These are chat archives for dereneaton/ipyrad

3rd
Apr 2018
Rebecca Tarvin
@frogsicles_twitter
Apr 03 2018 03:02
Hi there, Could you clarify the positioning of the trim_loci parameters? If the locus is AAGGTTTGGTTTACC, what gives TTTGGTT? Is it 0,4,0,4?
Isaac Overcast
@isaacovercast
Apr 03 2018 19:39
@frogsicles_twitter For single end reads only the first 2 numbers are used. To generate the behavior you asked about you'd use trim_loci = 4,-4
This trims 4 bases off 5' and 4 bases off 3' (-4 in this case means 4bp from the end).
Rebecca Tarvin
@frogsicles_twitter
Apr 03 2018 19:52
@isaacovercast What about for loci from PE data?
Isaac Overcast
@isaacovercast
Apr 03 2018 20:24
unmerged PE loci will look like this: AGCGTGCGAGAGTnnnnAGTGCGCGAGCCGA. The first two numbers of the trim_loci param will trim the first part of the fragment and the second two numbers will trim the second part.

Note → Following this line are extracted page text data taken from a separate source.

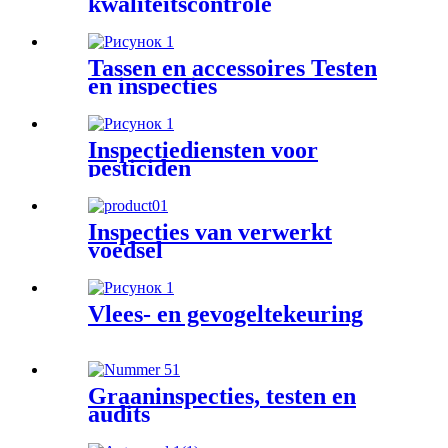
kwaliteitscontrole
Tassen en accessoires Testen
en inspecties
Inspectiediensten voor
pesticiden
Inspecties van verwerkt
voedsel
Vlees- en gevogeltekeuring
Graaninspecties, testen en
audits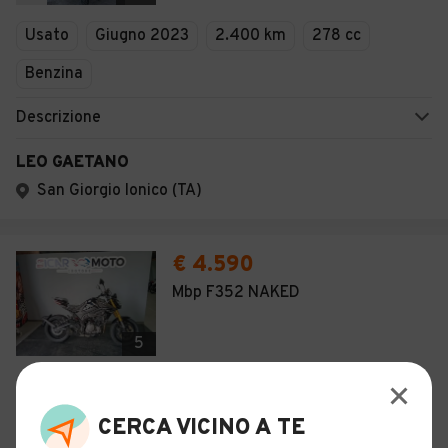
Usato
Giugno 2023
2.400 km
278 cc
Benzina
Descrizione
LEO GAETANO
San Giorgio Ionico (TA)
€ 4.590
Mbp F352 NAKED
5
Nuovo
2026
0 km
350 cc
Benzina
CERCA VICINO A TE
Descrizione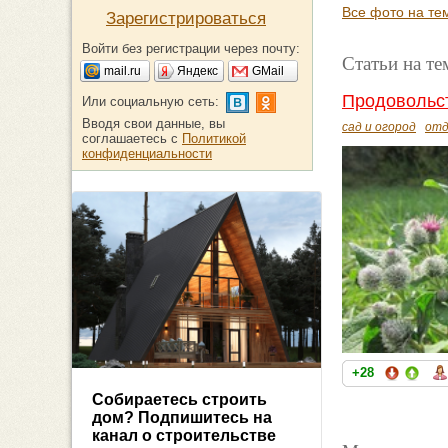
Все фото на тем
Зарегистрироваться
Войти без регистрации через почту:
Статьи на те
mail.ru
Яндекс
GMail
Продовольст
Или социальную сеть:
Вводя свои данные, вы
сад и огород
отд
соглашаетесь с
Политикой
конфиденциальности
+28
Собираетесь строить
дом? Подпишитесь на
канал о строительстве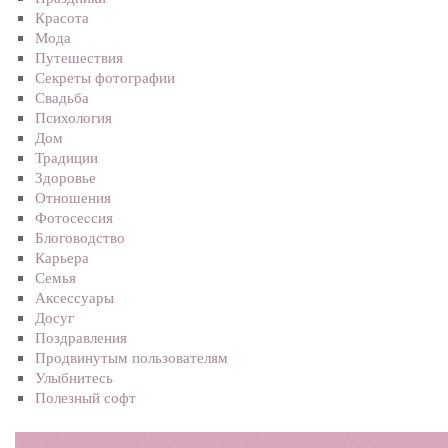
Красота
Мода
Путешествия
Секреты фотографии
Свадьба
Психология
Дом
Традиции
Здоровье
Отношения
Фотосеcсия
Блоговодство
Карьера
Семья
Аксессуары
Досуг
Поздравления
Продвинутым пользователям
Улыбнитесь
Полезный софт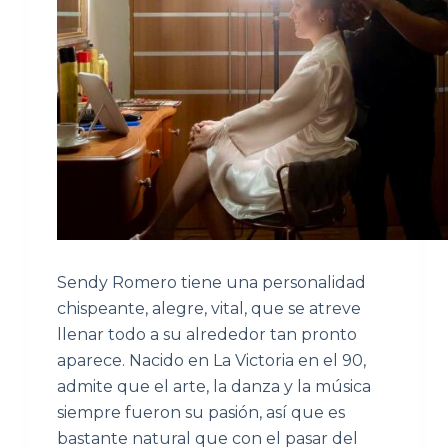
Sendy Romero tiene una personalidad
chispeante, alegre, vital, que se atreve
llenar todo a su alrededor tan pronto
aparece. Nacido en La Victoria en el 90,
admite que el arte, la danza y la música
siempre fueron su pasión, así que es
bastante natural que con el pasar del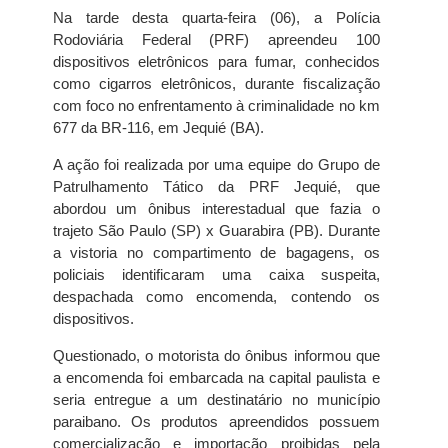
Na tarde desta quarta-feira (06), a Polícia
Rodoviária Federal (PRF) apreendeu 100
dispositivos eletrônicos para fumar, conhecidos
como cigarros eletrônicos, durante fiscalização
com foco no enfrentamento à criminalidade no km
677 da BR-116, em Jequié (BA).
A ação foi realizada por uma equipe do Grupo de
Patrulhamento Tático da PRF Jequié, que
abordou um ônibus interestadual que fazia o
trajeto São Paulo (SP) x Guarabira (PB). Durante
a vistoria no compartimento de bagagens, os
policiais identificaram uma caixa suspeita,
despachada como encomenda, contendo os
dispositivos.
Questionado, o motorista do ônibus informou que
a encomenda foi embarcada na capital paulista e
seria entregue a um destinatário no município
paraibano. Os produtos apreendidos possuem
comercialização e importação proibidas pela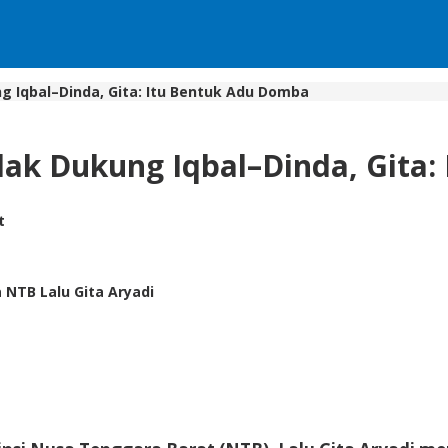
g Iqbal–Dinda, Gita: Itu Bentuk Adu Domba
dak Dukung Iqbal–Dinda, Gita
t
NTB Lalu Gita Aryadi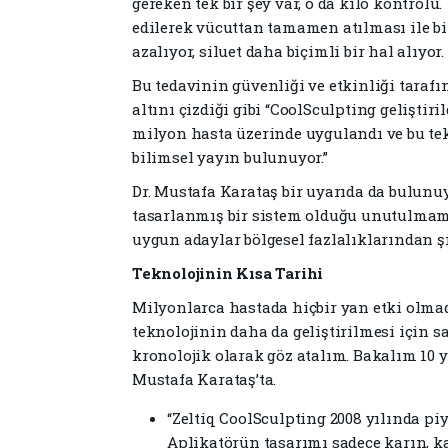
gereken tek bir şey var, o da kilo kontrol
edilerek vücuttan tamamen atılması ile bir
azalıyor, siluet daha biçimli bir hal alıyor.
Bu tedavinin güvenliği ve etkinliği taraf
altını çizdiği gibi “CoolSculpting gelişti
milyon hasta üzerinde uygulandı ve bu tek
bilimsel yayın bulunuyor.”
Dr. Mustafa Karataş bir uyarıda da bulunuyo
tasarlanmış bir sistem olduğu unutulmamal
uygun adaylar bölgesel fazlalıklarından ş
Teknolojinin Kısa Tarihi
Milyonlarca hastada hiçbir yan etki olma
teknolojinin daha da geliştirilmesi için s
kronolojik olarak göz atalım. Bakalım 10 y
Mustafa Karataş’ta.
“Zeltiq CoolSculpting 2008 yılında pi
Aplikatörün tasarımı sadece karın, ka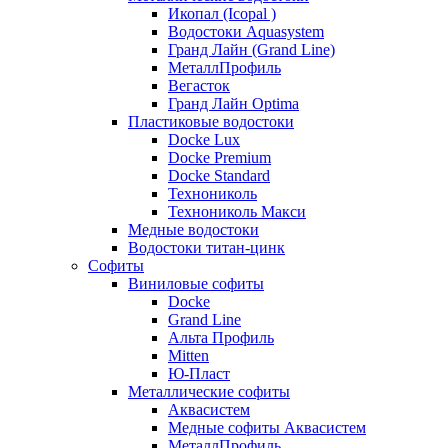
Икопал (Icopal )
Водостоки Aquasystem
Гранд Лайн (Grand Line)
МеталлПрофиль
Вегасток
Гранд Лайн Optima
Пластиковые водостоки
Docke Lux
Docke Premium
Docke Standard
Технониколь
Технониколь Макси
Медные водостоки
Водостоки титан-цинк
Софиты
Виниловые софиты
Docke
Grand Line
Альта Профиль
Mitten
Ю-Пласт
Металлические софиты
Аквасистем
Медные софиты Аквасистем
МеталлПрофиль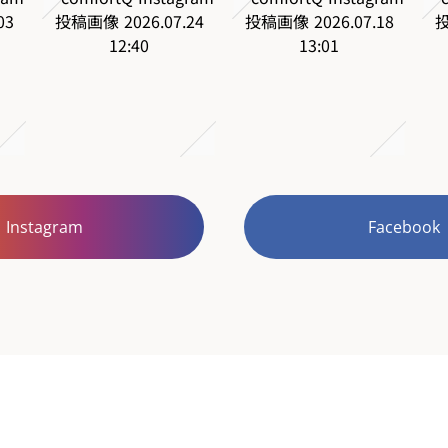
Instagram
Facebook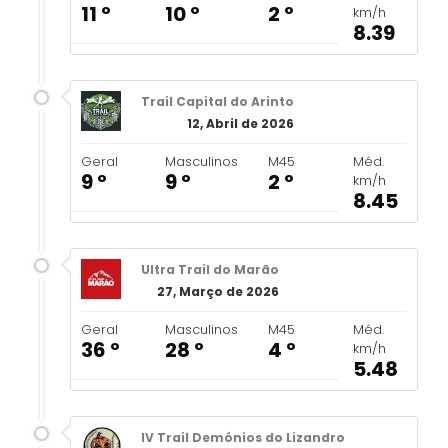
11 º
10 º
2 º
km/h
8.39
Trail Capital do Arinto
12, Abril de 2026
Geral
Masculinos
M45
Méd.
9 º
9 º
2 º
km/h
8.45
Ultra Trail do Marão
27, Março de 2026
Geral
Masculinos
M45
Méd.
36 º
28 º
4 º
km/h
5.48
IV Trail Demónios do Lizandro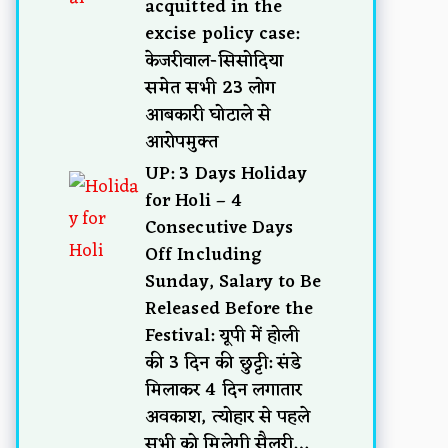
acquitted in the
excise policy case:
केजरीवाल-सिसोदिया
समेत सभी 23 लोग
आबकारी घोटाले से
आरोपमुक्त
UP: 3 Days Holiday
for Holi – 4
Consecutive Days
Off Including
Sunday, Salary to Be
Released Before the
Festival: यूपी में होली
की 3 दिन की छुट्टी: संडे
मिलाकर 4 दिन लगातार
अवकाश, त्योहार से पहले
सभी को मिलेगी सैलरी…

In both cases the number specify trimming distance in bp from the 5' end of their particular part of the fragment (negative numbers count from the 3' end). For merged PE reads it will only use the first 2 numbers, since there is only one fragment to trim. Does that help?
Let me know if this doesn't make sense.
Rebecca Tarvin
@frogsicles_twitter
Apr 03 2018 21:11
@isaacovercast I am trying to remove the enzyme cut sites to speed up step 3. Now I see the actual way to do this is through trim_reads, not trim_loci (my bad). But out of curiosity, technically the merged locus will have R2 flipped compared to the reads we see in the R2 fastq, is that right? But the only way to trim the reads from both ends is with trim_reads, not trim_loci, then.
Isaac Overcast
@isaacovercast
Apr 03 2018 22:43
@frogsicles_twitter Yes, in the final assembly R2 will be reverse complemented so it is has the same orientation as R1. You can trim the reads both raw unassembled reads and assembled loci from both ends. It's tricky because PE merged loci are treated slightly different than unmerged loci, but it should still work.